Vineyard director Dawn Porter will talk with audiences after Luther: Never Too Much, her new documentary on musician Luther Vandross, March 22 at 7 p.m. at Grange Hall and March 23 at 8 p.m at the Strand.

Interpreters Wanted screens March 23 and 24.

Screenings of The Body Politic, which tracks Baltimore’s young mayor Brandon Scott as he seeks to dial down violence in his city at a time of national unrest following the murder of George Floyd, will be followed by conversations with the director and two of the young Baltimoreans featured in the film, March 23 at 12:30 p.m. at the Strand and March 24 at 1:15 p.m. at Grange Hall.

Opening the festival, emerging director dream hampton will speak after her documentary Underwater Projects, which takes on the impact of rising seas on Black neighborhoods in Norfolk, Va., March 20 at 4 p.m. at the Grange.

The festival’s opening night film, March 20 at 6 p.m. at the Grange, is truly homegrown.
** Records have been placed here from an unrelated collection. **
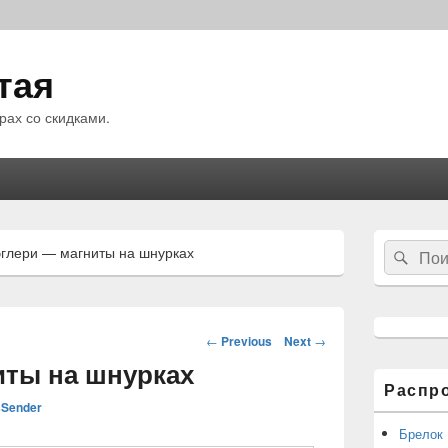
тая
рах со скидками.
Область
Search
глери — магниты на шнурках
Sear
основной
for:
боковой
панели
Навигация
←
Previous
Next
→
по
иты на шнурках
статьям
Распр
Sender
Брелок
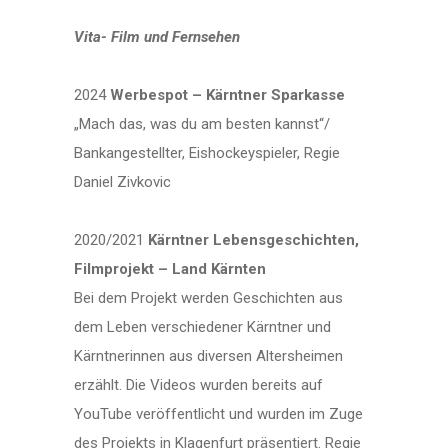
Vita- Film und Fernsehen
2024
Werbespot – Kärntner Sparkasse
„Mach das, was du am besten kannst“/
Bankangestellter, Eishockeyspieler, Regie
Daniel Zivkovic
2020/2021
Kärntner Lebensgeschichten,
Filmprojekt – Land Kärnten
Bei dem Projekt werden Geschichten aus
dem Leben verschiedener Kärntner und
Kärntnerinnen aus diversen Altersheimen
erzählt. Die Videos wurden bereits auf
YouTube veröffentlicht und wurden im Zuge
des Projekts in Klagenfurt präsentiert. Regie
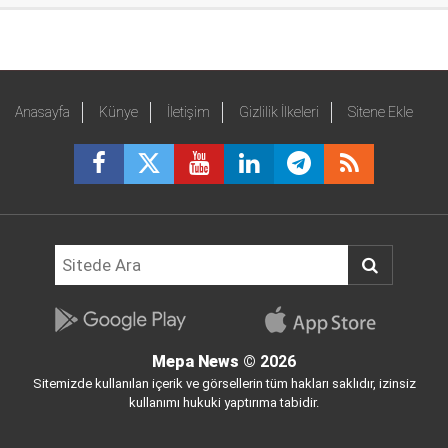
Anasayfa
Künye
İletişim
Gizlilik İlkeleri
Sitene Ekle
Mepa News
© 2026
Sitemizde kullanılan içerik ve görsellerin tüm hakları saklıdır, izinsiz
kullanımı hukuki yaptırıma tabidir.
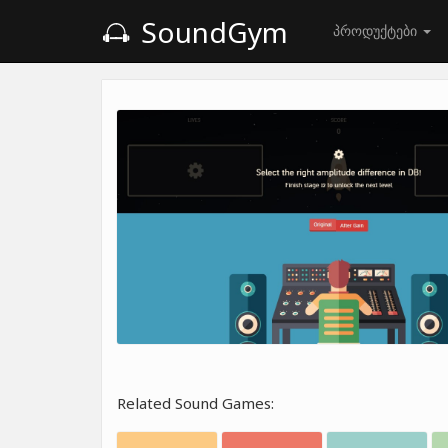
SoundGym
პროდუქტები
Related Sound Games:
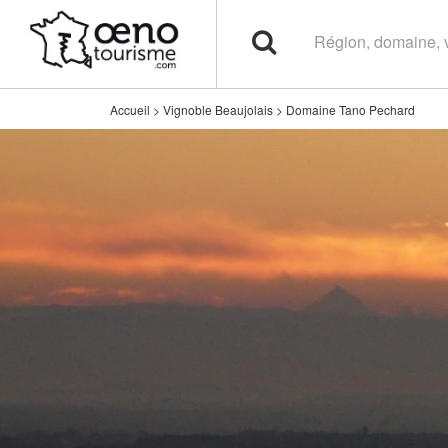
Accueil
>
Vignoble Beaujolais
>
Domaine Tano Pechard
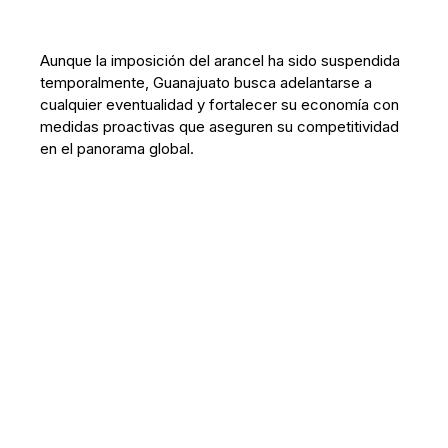
Aunque la imposición del arancel ha sido suspendida
temporalmente, Guanajuato busca adelantarse a
cualquier eventualidad y fortalecer su economía con
medidas proactivas que aseguren su competitividad
en el panorama global.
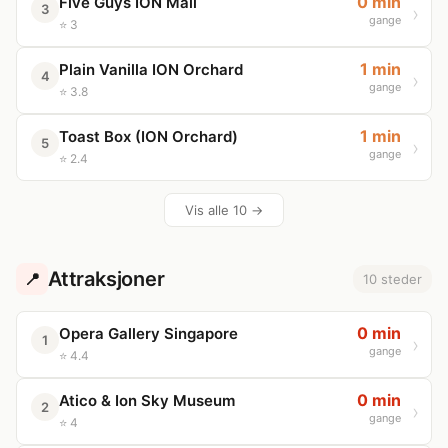
0 min
Five Guys ION Mall
3
gange
⭐ 3
1 min
Plain Vanilla ION Orchard
4
gange
⭐ 3.8
1 min
Toast Box (ION Orchard)
5
gange
⭐ 2.4
Vis alle 10 →
Attraksjoner
📍
10 steder
0 min
Opera Gallery Singapore
1
gange
⭐ 4.4
0 min
Atico & Ion Sky Museum
2
gange
⭐ 4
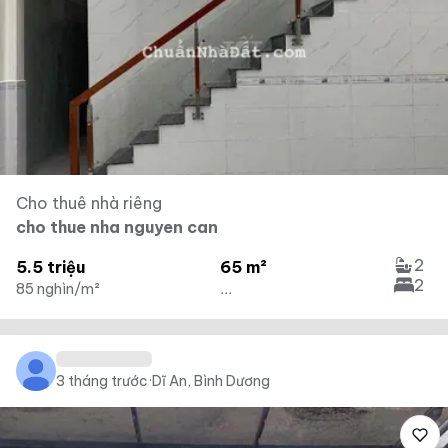
Cho thuê nhà riêng
cho thue nha nguyen can
2
5.5 triệu
65 m²
2
85 nghìn/m²
...
3 tháng trước
·
Dĩ An, Bình Dương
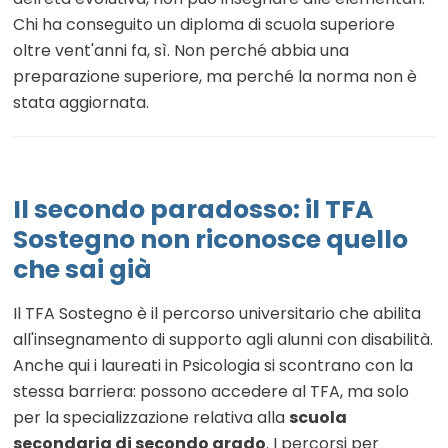
Chi ha conseguito un diploma di scuola superiore
oltre vent'anni fa, sì. Non perché abbia una
preparazione superiore, ma perché la norma non è
stata aggiornata.
Il secondo paradosso: il TFA
Sostegno non riconosce quello
che sai già
Il TFA Sostegno è il percorso universitario che abilita
all'insegnamento di supporto agli alunni con disabilità.
Anche qui i laureati in Psicologia si scontrano con la
stessa barriera: possono accedere al TFA, ma solo
per la specializzazione relativa alla
scuola
secondaria di secondo grado
. I percorsi per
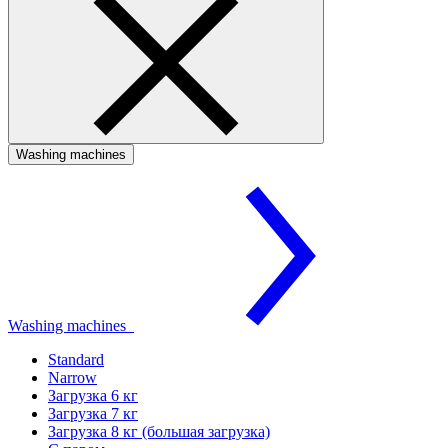
Washing machines
Washing machines
Standard
Narrow
Загрузка 6 кг
Загрузка 7 кг
Загрузка 8 кг (большая загрузка)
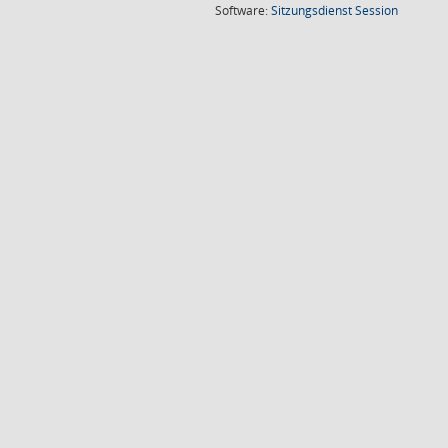
(Wird in
Software:
Sitzungsdienst
Session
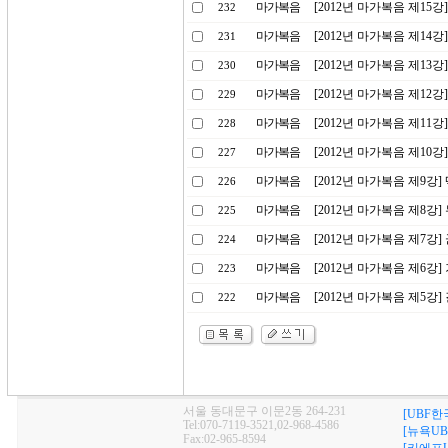
마가복음
[2012년 마가복음 제15
232
마가복음
[2012년 마가복음 제14
231
마가복음
[2012년 마가복음 제13
230
마가복음
[2012년 마가복음 제12
229
마가복음
[2012년 마가복음 제11강
228
마가복음
[2012년 마가복음 제10
227
마가복음
[2012년 마가복음 제9강]
226
마가복음
[2012년 마가복음 제8강
225
마가복음
[2012년 마가복음 제7강
224
마가복음
[2012년 마가복음 제6강
223
마가복음
[2012년 마가복음 제5강]
222
서울 동대문구 이문2동 264-231
[UBF한
Tel:070-7119-3521,02-968-4586
[뉴욕UB
Fax:02-965-8594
Great Ponds: Finding a Better Balance is the second documentary on Island ponds produced by Circuit Arts and directed by Ollie Becker, who runs the nonprofit’s Circuit Films division. A fundraiser, tickets for this event are $125.

“The first episode of this docu-series really explored what was causing the [water quality] crisis . . . with our ponds. And now this one really starts to explore the solutions,” Mr. Ditchfield said.
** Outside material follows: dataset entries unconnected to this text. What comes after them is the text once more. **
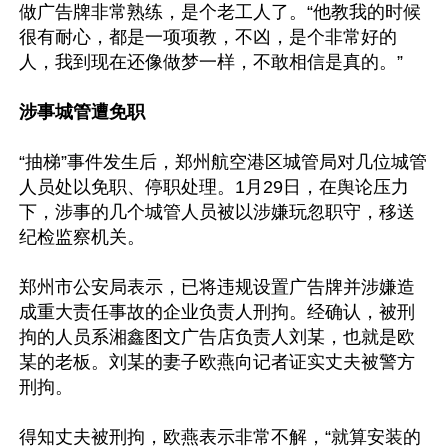
做广告牌非常熟练，是个老工人了。“他教我的时候
很有耐心，都是一项项教，不凶，是个非常好的
人，我到现在还像做梦一样，不敢相信是真的。”

涉事城管遭免职
“抽梯”事件发生后，郑州航空港区城管局对几位城管
人员处以免职、停职处理。1月29日，在舆论压力
下，涉事的几个城管人员被以涉嫌玩忽职守，移送
纪检监察机关。

郑州市公安局表示，已将违规设置广告牌并涉嫌造
成重大责任事故的企业负责人刑拘。经确认，被刑
拘的人员系湘鑫图文广告店负责人刘某，也就是欧
某的老板。刘某的妻子欧燕向记者证实丈夫被警方
刑拘。

得知丈夫被刑拘，欧燕表示非常不解，“就算安装的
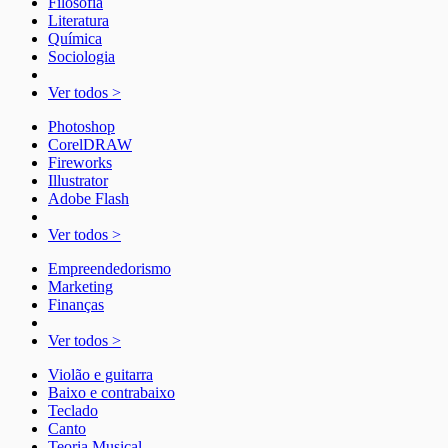
Filosofia
Literatura
Química
Sociologia
Ver todos >
Photoshop
CorelDRAW
Fireworks
Illustrator
Adobe Flash
Ver todos >
Empreendedorismo
Marketing
Finanças
Ver todos >
Violão e guitarra
Baixo e contrabaixo
Teclado
Canto
Teoria Musical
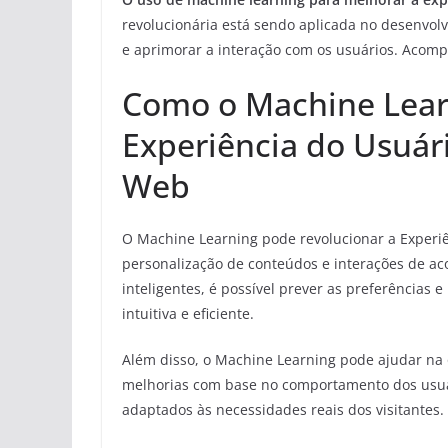
revolucionária está sendo aplicada no desenvol
e aprimorar a interação com os usuários. Acomp
Como o Machine Lear
Experiência do Usuár
Web
O Machine Learning pode revolucionar a Experiê
personalização de conteúdos e interações de ac
inteligentes, é possível prever as preferências 
intuitiva e eficiente.
Além disso, o Machine Learning pode ajudar na o
melhorias com base no comportamento dos usuár
adaptados às necessidades reais dos visitantes.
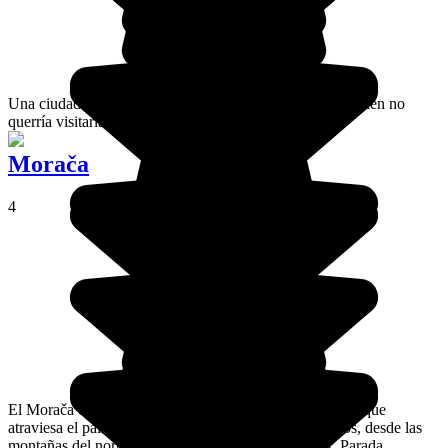
Una ciudad fantasma situada en las Bocas de Kotor. ¿Quién no
querría visitarla?
Morača
4
El Morača es uno de los principales ríos de Montenegro que
atraviesa el país a lo largo de una centena de kilómetros, desde las
montañas del norte hasta el lago de Skadar en el sur. Parada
Mr. Becker, Great Pond Foundation executive director Emily Reddington and Vineyard Conservation Society executive director Samantha Look will discuss the film afterward.

Along with full-length documentaries, this year’s festival offers three programs of shorts and plenty of feature films, from the magical-realist Tuesday, starring Julia Louis-Dreyfus to the latest drama from British filmmaker Ken Loach, The Old Oak.
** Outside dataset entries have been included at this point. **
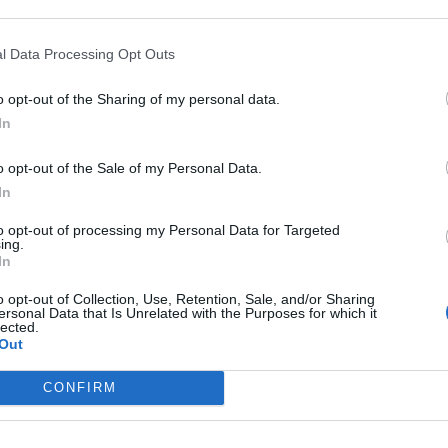
l Data Processing Opt Outs
o opt-out of the Sharing of my personal data.
In
S
o opt-out of the Sale of my Personal Data.
In
to opt-out of processing my Personal Data for Targeted
ing.
In
o opt-out of Collection, Use, Retention, Sale, and/or Sharing
ersonal Data that Is Unrelated with the Purposes for which it
lected.
Out
CONFIRM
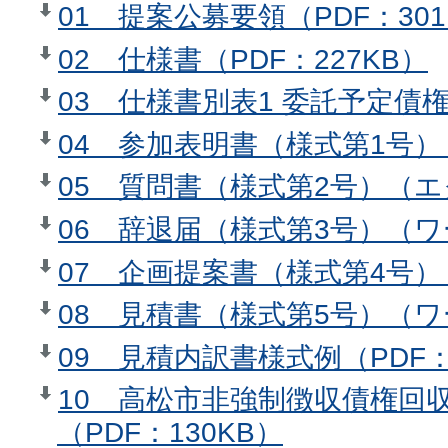
01 提案公募要領（PDF：301
02 仕様書（PDF：227KB）
03 仕様書別表1 委託予定債権（
04 参加表明書（様式第1号）
05 質問書（様式第2号）（エ
06 辞退届（様式第3号）（ワ
07 企画提案書（様式第4号）
08 見積書（様式第5号）（ワ
09 見積内訳書様式例（PDF：
10 高松市非強制徴収債権回
（PDF：130KB）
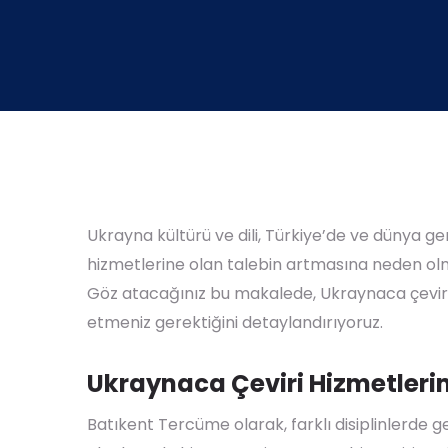
Ukrayna kültürü ve dili, Türkiye’de ve dünya g
hizmetlerine olan talebin artmasına neden olm
Göz atacağınız bu makalede, Ukraynaca çeviri 
etmeniz gerektiğini detaylandırıyoruz.
Ukraynaca Çeviri Hizmetleri
Batıkent Tercüme olarak, farklı disiplinlerde g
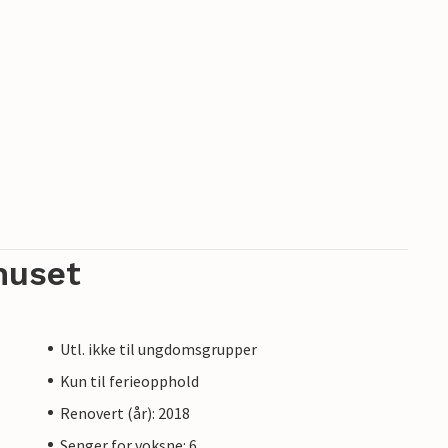
huset
Utl. ikke til ungdomsgrupper
Kun til ferieopphold
Renovert (år): 2018
Senger for voksne: 6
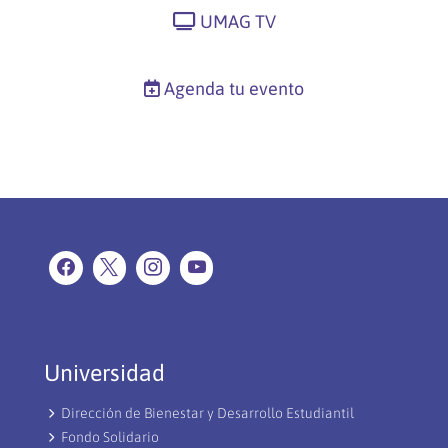
UMAG TV
Agenda tu evento
Universidad
Dirección de Bienestar y Desarrollo Estudiantil
Fondo Solidario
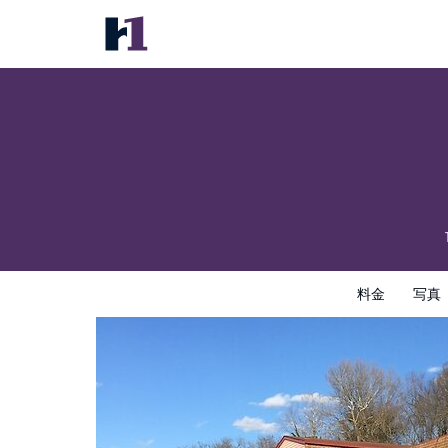
Royal Inn
料金
写真
レビュー
地図
館内設備
ホテルイン
料金
写真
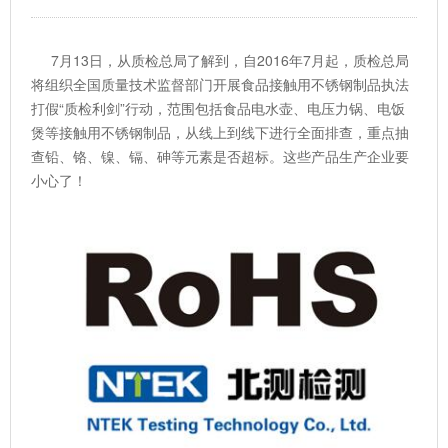
7月13日，从质检总局了解到，自2016年7月起，质检总局
将组织全国质量技术监督部门开展食品接触用不锈钢制品执法
打假“质检利剑”行动，范围包括食品电水壶、电压力锅、电饭
煲等接触用不锈钢制品，从线上到线下进行全面排查，重点抽
查铅、铬、镍、镉、砷等元素是否超标。这些产品生产企业要
小心了！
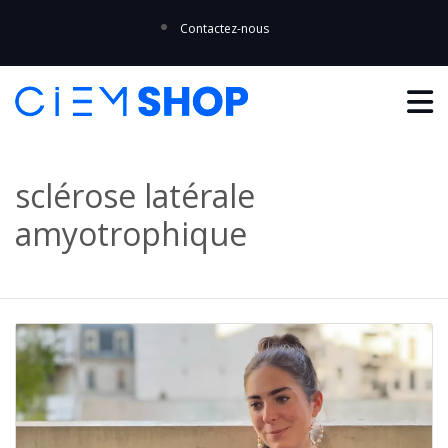
Contactez-nous
sclérose latérale
amyotrophique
“We’ve long been tastemakers in the documentary scene, but Minah’s done a tremendous job getting narratives in the line-up,” Mr. Ditchfield said.

“We have funny and heartwarming narratives. We have thought-provoking and dramatic narratives. We have international narratives,” he said.

Ms. Oh said that while each of the films in the festival is outstanding in its own right, taken together they reveal an underlying theme of hope among this year’s submissions.

“What this idea of hope means is, alone you can get places fast, but together we can go there further,” she said. “Each film kind of illuminates that idea, whether it’s a happy or sad piece, because each film kind of tests what the individual can do [and how] once the introduction of community, family, some kind of society is interplayed, something drastic and amazing happens,” Ms. Oh said.

The complete festival schedule is posted at TMVFF.org.